🤖 AI Summary
Traditional mediation analysis suffers from inefficiency in estimating path effects when pathway effects are severely imbalanced, as it treats each path parameter independently. To address this, we propose a joint adaptive penalization method that embeds all mediation pathways into a unified modeling framework, leveraging inter-path correlations to jointly optimize parameter estimation and pathway selection. Our approach employs a data-driven adaptive weighting scheme that ensures asymptotic unbiasedness and variable selection consistency while substantially improving estimation accuracy and model sparsity under imbalance. We establish its oracle property theoretically. Extensive numerical simulations and empirical analyses demonstrate that the proposed method outperforms both independent estimation and existing joint approaches across key metrics—including pathway identification accuracy, parameter estimation bias, and prediction error.
📝 Abstract
Mediation analysis has been widely used to investigate how a treatment influences an outcome through intermediate variables, known as mediators. Analyzing a mediation mechanism typically requires assessing multiple model parameters that characterize distinct pathwise effects.
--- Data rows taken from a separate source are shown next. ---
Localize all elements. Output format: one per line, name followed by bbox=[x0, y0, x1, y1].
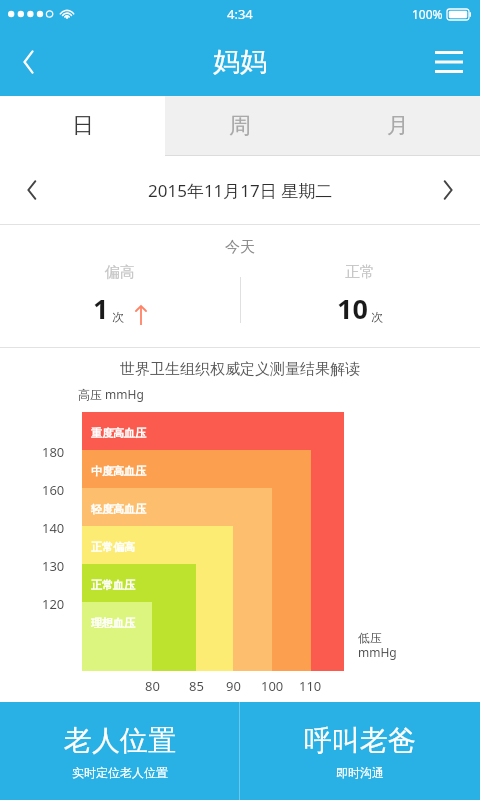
button[interactable]: 正常 bbox=[240, 225, 480, 347]
staticText: 100% bbox=[412, 6, 443, 22]
staticText: 妈妈 bbox=[213, 45, 267, 79]
staticText: 低压 mmHg bbox=[358, 630, 397, 660]
staticText: 轻度高血压 bbox=[91, 502, 146, 516]
staticText: 重度高血压 bbox=[91, 426, 146, 440]
staticText: 160 bbox=[42, 481, 65, 499]
button[interactable]: Next day bbox=[416, 156, 480, 224]
staticText: 180 bbox=[42, 443, 65, 461]
staticText: 周 bbox=[229, 112, 251, 140]
staticText: 120 bbox=[42, 595, 65, 613]
staticText: 110 bbox=[299, 677, 322, 695]
staticText: 实时定位老人位置 bbox=[72, 765, 168, 780]
button[interactable]: Menu bbox=[418, 28, 480, 96]
staticText: 呼叫老爸 bbox=[304, 723, 416, 758]
staticText: 130 bbox=[42, 557, 65, 575]
button[interactable]: 偏高 bbox=[0, 225, 240, 347]
staticText: 1 bbox=[93, 290, 109, 327]
staticText: 10 bbox=[337, 290, 368, 327]
button[interactable]: 月 bbox=[315, 96, 480, 156]
staticText: 正常偏高 bbox=[91, 540, 135, 554]
staticText: 次 bbox=[371, 309, 383, 324]
staticText: 85 bbox=[189, 677, 204, 695]
staticText: 日 bbox=[72, 112, 94, 140]
staticText: 偏高 bbox=[105, 263, 135, 282]
staticText: 老人位置 bbox=[64, 723, 176, 758]
button[interactable]: 日 bbox=[0, 96, 165, 156]
button[interactable]: 呼叫老爸 bbox=[240, 702, 480, 800]
staticText: 80 bbox=[145, 677, 160, 695]
staticText: 2015年11月17日 星期二 bbox=[148, 179, 333, 202]
staticText: 正常 bbox=[345, 263, 375, 282]
staticText: 中度高血压 bbox=[91, 464, 146, 478]
staticText: 100 bbox=[261, 677, 284, 695]
button[interactable]: Back bbox=[0, 28, 58, 96]
staticText: 正常血压 bbox=[91, 578, 135, 592]
staticText: 理想血压 bbox=[91, 616, 135, 630]
staticText: 月 bbox=[387, 112, 409, 140]
staticText: 次 bbox=[112, 309, 124, 324]
button[interactable]: 周 bbox=[165, 96, 315, 156]
staticText: 今天 bbox=[225, 238, 255, 257]
button[interactable]: 老人位置 bbox=[0, 702, 239, 800]
staticText: 140 bbox=[42, 519, 65, 537]
staticText: 即时沟通 bbox=[336, 765, 384, 780]
staticText: 高压 mmHg bbox=[78, 386, 144, 402]
staticText: 世界卫生组织权威定义测量结果解读 bbox=[120, 360, 360, 379]
staticText: 4:34 bbox=[227, 5, 253, 23]
button[interactable]: Previous day bbox=[0, 156, 64, 224]
staticText: 90 bbox=[226, 677, 241, 695]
Classical methods that estimate these parameters individually can be inefficient, particularly when the underlying pathwise effects exhibit substantial imbalance. To address this challenge, this work proposes a new joint adaptive penalty that integrates information across entire mediation mechanisms, thereby enhancing both parameter estimation and pathway selection. We establish theoretical guarantees for the proposed method under an asymptotic framework and conduct extensive numerical studies to demonstrate its superior performance in scenarios with unbalanced mediation pathways.